A Node.js console-based scraper using Puppeteer to extract images, videos and metadata into a json file, you can also download images and videos along with json data, from rule34.xxx based on search tags.
- Added plugins that help prevent detection.
- Scrapes images & videos URLs, post details, and other metadata.
- Download images and videos along with json file.
- Handles pagination and avoids duplicate data.
- Saves data in a dynamic JSON file named after the search tags.
- Puppeteer : Puppeteer is a Node.js library which provides a high-level API to control Chrome/Chromium over the DevTools Protocol. Puppeteer runs in headless mode by default, but can be configured to run in full ("headful") Chrome/Chromium.
- Puppeteer Extra : A light-weight wrapper around puppeteer and friends to enable cool plugins through a clean interface.
- Puppeteer Extra Plugin Stealth : A plugin for puppeteer-extra and playwright-extra to prevent detection.
- Node : Path : module provides utilities for working with file and directory path.
- Axios : is a promise based HTTP client for the browser and node.js.
- Clone the repository.
- Move inside the folder and install dependencies with
npm install
. - Run the app with
node scraper_bot.js
. - Enter your search term when prompted.
$ node scraper_bot.js
-------------------------------------------
Welcome to Rule34 Scraper Bot
-------------------------------------------
Just enter the appropriate tags, follow the same convention used in Rule34.
Json file, Images and Videos folder will be generated in your current path.
Generated json file will include images, videos and other meta data.
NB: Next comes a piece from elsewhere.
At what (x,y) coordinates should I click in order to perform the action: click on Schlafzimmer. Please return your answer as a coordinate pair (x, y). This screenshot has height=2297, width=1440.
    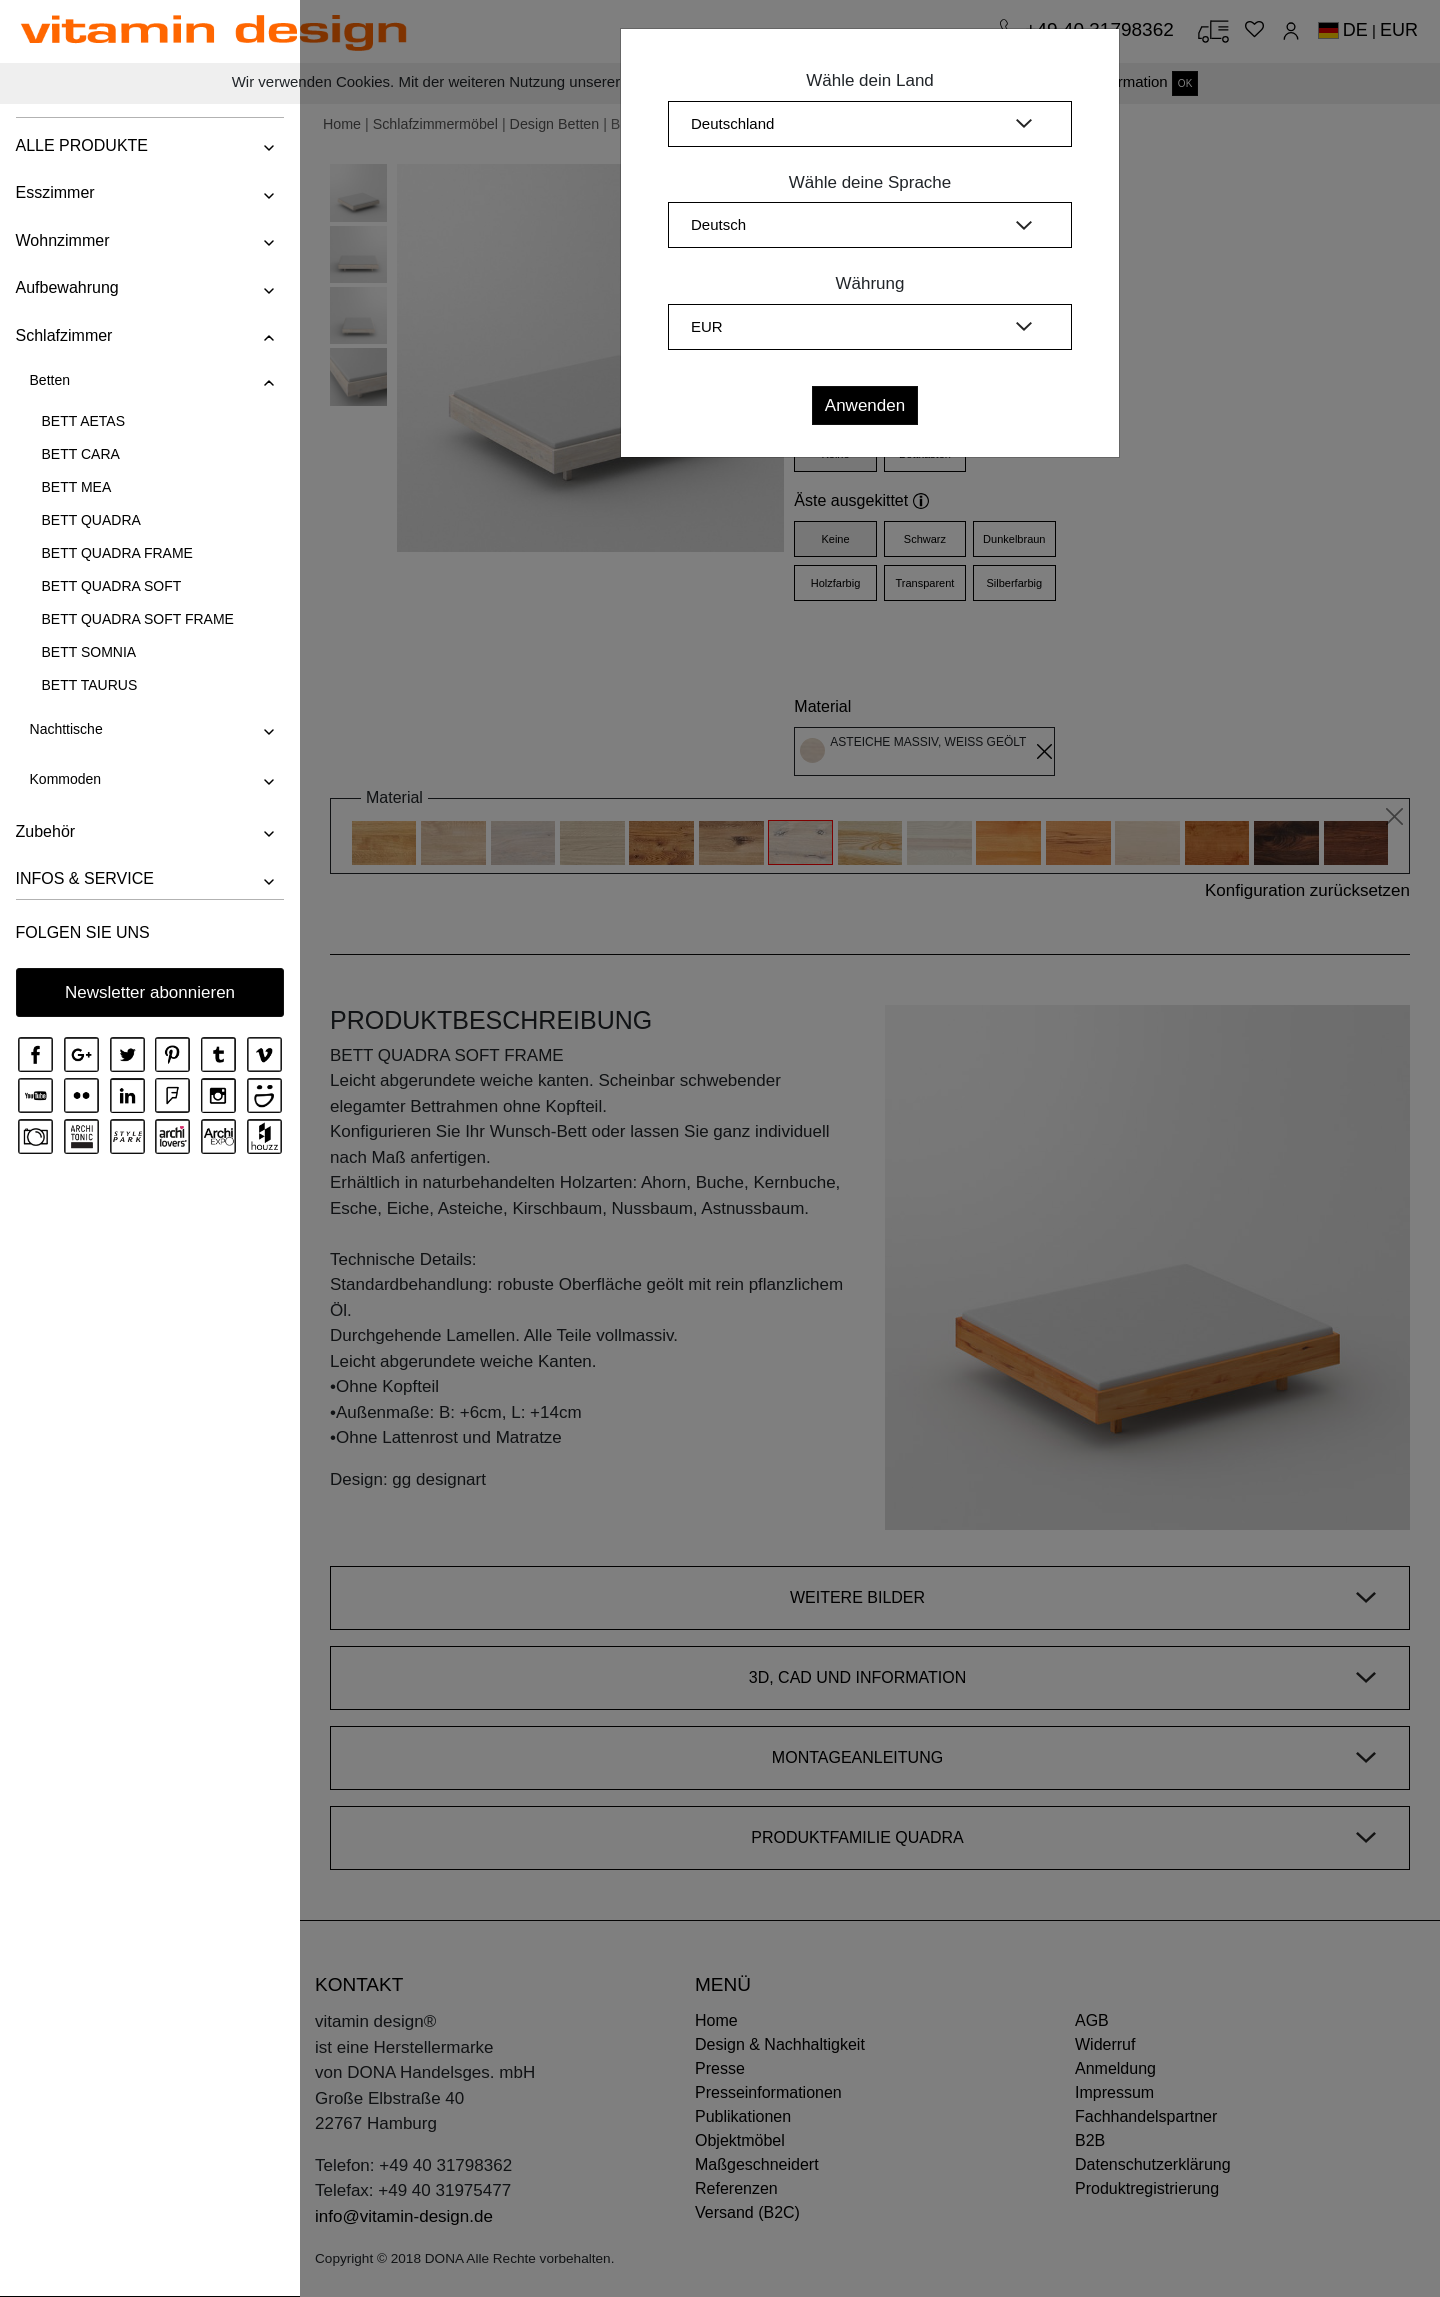
    Looking at the image, I should click on (63, 335).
If you encounter an bug, please open a issue: https://github.com/Shivam171/rule34-scraper-bot
NOTE: To close the program enter {ctrl + c}
-------------------------------------------
Enter your search tags: cartoon
-------------------------------------------
Choose your option
1. JSON data Only
2. Images Only
3. Videos Only
4. All above
-------------------------------------------
Enter your choice: 4
-------------------------------------------
Searching...
Retriving data from rule34...
Note: This may take a while, Please be patient...
-------------------------------------------
Navigating to 1 of 42
Navigating to 2 of 42
Navigating to 3 of 42
.
.
Web scraping can violate website terms of service. Contents of this website can be "NSFW" (not safe for work), Use responsibly and ensure legality and ethical compliance before scraping any website. This project is for educational purposes only.
Pull requests are welcome. For major changes, please open an issue first to discuss what you would like to change.